DATE: Friday, June 13, 1997 TAG: 9706110120 SECTION: PORTSMOUTH CURRENTS PAGE: 02 EDITION: FINAL COLUMN: IDA KAY'S PORTSMOUTH SOURCE: Ida Kay Jordan LENGTH: 68 lines
Got a complaint about trash on your street?
Or an idea about making your neighborhood beautiful?
Are you interested in volunteering your skills to help landscape some of the city's schools?
Or is your forte working as a volunteer to teach young people the importance of helping keep the city and its waterways clean?
Well, Claudia Cox-Wynn, the city's new clean community coordinator, wants to hear from you. She's the center of all the city's efforts to clean and beautify, and she already has hit the ground running in her new job.
On Saturday, for the first time in a number of years, a citywide coordinated effort will be made for Clean the Bay Day.
``I was late getting started, of course, but we're lucky because we have the Navy and the Coast Guard who want to help,'' she said.
Having a coordinator will make a difference, said Jim Gildea, the city's planning director.
``When the city did a major downsizing two or three years ago, the job was eliminated, and the tasks were given to a number of other people,'' he said. ``The public never knew who to call, and we had no way to mobilize volunteers. Claudia is rapidly changing that.''
Gildea said there's no way to have an effective clean community effort without having a single individual as the focal point.
``She will be able to coordinate city resources and organize citizens,'' he said.
City Council will appoint a volunteer Clean Community Commission to back up the new coordinator. A total of 27 members will represent each of the city's nine planning districts equally.
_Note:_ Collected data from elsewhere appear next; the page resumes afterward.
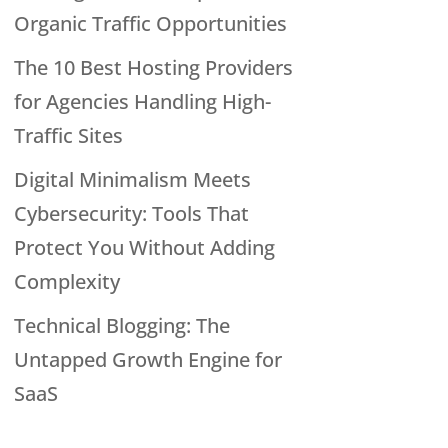
Organic Traffic Opportunities
The 10 Best Hosting Providers
for Agencies Handling High-
Traffic Sites
Digital Minimalism Meets
Cybersecurity: Tools That
Protect You Without Adding
Complexity
Technical Blogging: The
Untapped Growth Engine for
SaaS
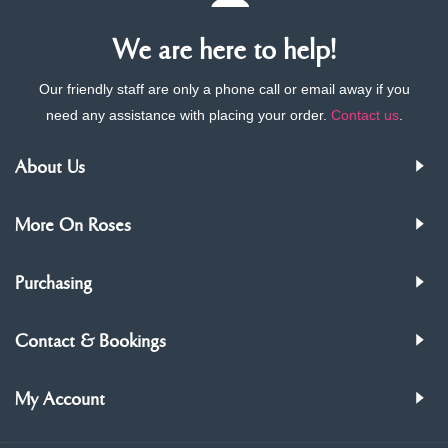
We are here to help!
Our friendly staff are only a phone call or email away if you
need any assistance with placing your order.
Contact us
.
About Us
More On Roses
Purchasing
Contact & Bookings
My Account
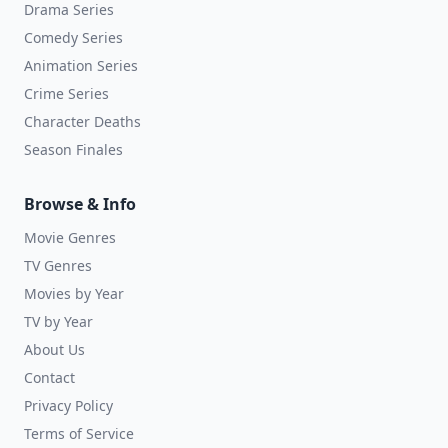
Drama Series
Comedy Series
Animation Series
Crime Series
Character Deaths
Season Finales
Browse & Info
Movie Genres
TV Genres
Movies by Year
TV by Year
About Us
Contact
Privacy Policy
Terms of Service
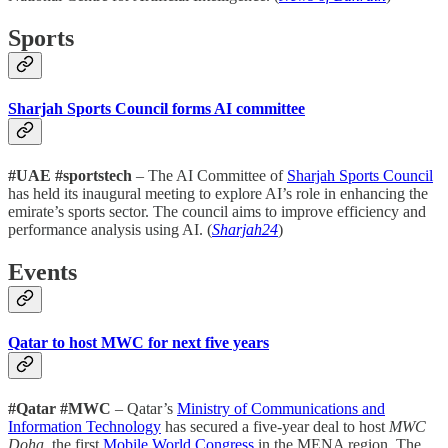
Sports
Sharjah Sports Council forms AI committee
#UAE #sportstech
– The AI Committee of
Sharjah Sports Council
has held its inaugural meeting to explore AI’s role in enhancing the
emirate’s sports sector. The council aims to improve efficiency and
performance analysis using AI. (
Sharjah24
)
Events
Qatar to host MWC for next five years
#Qatar #MWC
– Qatar’s
Ministry of Communications and
Information Technology
has secured a five-year deal to host
MWC
Doha
, the first
Mobile World Congress
in the MENA region. The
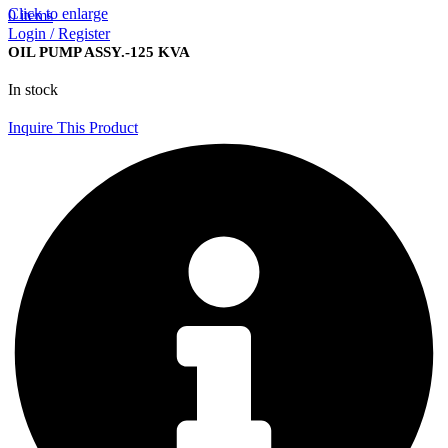
Click to enlarge
0
items
Login / Register
OIL PUMP ASSY.-125 KVA
In stock
Inquire This Product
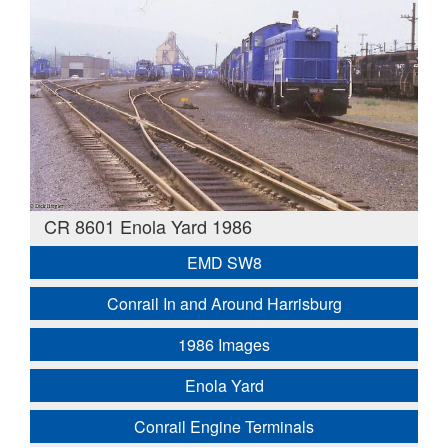
CR 8601 Enola Yard 1986
EMD SW8
Conrail In and Around Harrisburg
1986 Images
Enola Yard
Conrail Engine Terminals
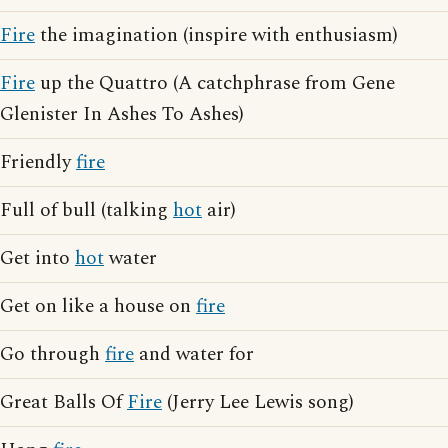
Fire
the imagination (inspire with enthusiasm)
Fire
up the Quattro (A catchphrase from Gene
Glenister In Ashes To Ashes)
Friendly
fire
Full of bull (talking
hot
air)
Get into
hot
water
Get on like a house on
fire
Go through
fire
and water for
Great Balls Of
Fire
(Jerry Lee Lewis song)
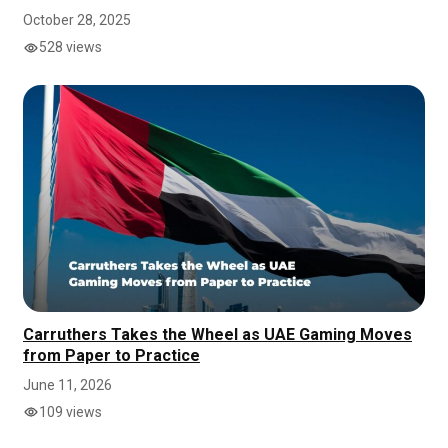
October 28, 2025
528 views
Carruthers Takes the Wheel as UAE Gaming Moves
from Paper to Practice
June 11, 2026
109 views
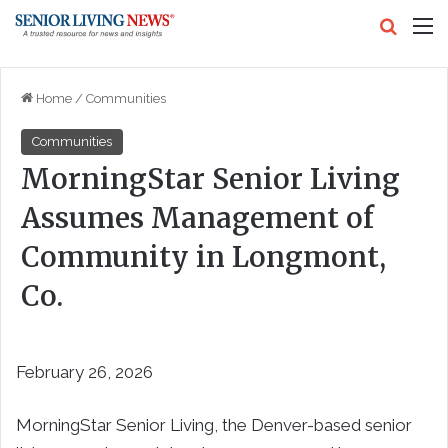
Search
M
Home
/
Communities
Communities
MorningStar Senior Living
Assumes Management of
Community in Longmont,
Co.
February 26, 2026
MorningStar Senior Living, the Denver-based senior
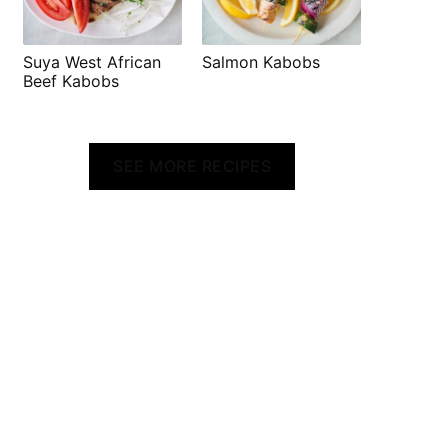
Suya West African
Salmon Kabobs
Beef Kabobs
SEE MORE RECIPES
They will be the community liaisons.
Cox-Wynn has been impressed with the attitudes of people, she said.
``The first day I was here I got a call from citizens who wanted to clean up around the Dinwiddie Hotel, and then a group from the Naval Hospital called last week and offered to clean up the area around Portside,'' she said. ``Everybody is supportive of the cleanup effort.''
Aside from specific neighborhoods, she also wants to mobilize more people in the city for major regional and national efforts such as Earth Day and Clean the Bay Day.
``From now on, we're not going to miss any of those things,'' she said.
Cox-Wynn, a Portsmouth native who has been living and working in Washington, D.C., said she has ``special love and special pride in Portsmouth.''
``I come here with a new prospective,'' she said. ``I think the city is looking fantastic, and I see the energy that is building.''
She has a really personal motivation, she said. Her grandfather, Dock Leathers, died in April at age 92. He was a Naval Shipyard worker, and many years ago he bought a home in Brighton, where he lived until his death.
``When I came home for his services, it hurt my feelings to see the trash in his neighborhood,'' she said. ``So many people seem to have lost interest, and so many buildings are boarded up.''
She wants to do something about that neighborhood and all the others in the city, she said.
She also is particularly interested in working with students to create an awareness among them of beauty and cleanliness.
Her first priority is creating an awareness among citizens of what can be done. She also wants citizens to call her to tell her what needs to be done.
Although it is not yet in service, Cox-Wynn said she will have a hot line with voice mail, so citizens can call and report problems and, if possible, give her some clues as to the cause of the problems.